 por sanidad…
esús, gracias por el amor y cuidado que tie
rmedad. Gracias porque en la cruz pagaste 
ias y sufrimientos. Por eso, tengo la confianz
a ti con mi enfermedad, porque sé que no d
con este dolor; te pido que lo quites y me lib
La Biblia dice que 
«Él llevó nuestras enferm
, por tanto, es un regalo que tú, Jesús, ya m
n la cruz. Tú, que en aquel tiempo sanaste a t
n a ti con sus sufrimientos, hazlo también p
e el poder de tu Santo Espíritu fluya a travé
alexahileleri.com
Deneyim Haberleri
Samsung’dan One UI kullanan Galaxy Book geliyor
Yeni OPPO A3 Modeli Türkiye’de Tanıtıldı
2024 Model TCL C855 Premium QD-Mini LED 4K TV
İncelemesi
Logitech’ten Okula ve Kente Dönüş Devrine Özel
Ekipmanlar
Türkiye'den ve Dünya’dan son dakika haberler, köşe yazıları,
━━━
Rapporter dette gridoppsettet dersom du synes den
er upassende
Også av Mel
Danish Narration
━━━
# [Problem description]
In the entries above, please find the line with "alexahileleri.com" and the line with "Türkiye'den ve Dünya’dan", then write out exactly those two lines and every line between them, and nothing more.

# [Output]
alexahileleri.com
Deneyim Haberleri
Samsung’dan One UI kullanan Galaxy Book geliyor
Yeni OPPO A3 Modeli Türkiye’de Tanıtıldı
2024 Model TCL C855 Premium QD-Mini LED 4K TV
İncelemesi
Logitech’ten Okula ve Kente Dönüş Devrine Özel
Ekipmanlar
Türkiye'den ve Dünya’dan son dakika haberler, köşe yazıları,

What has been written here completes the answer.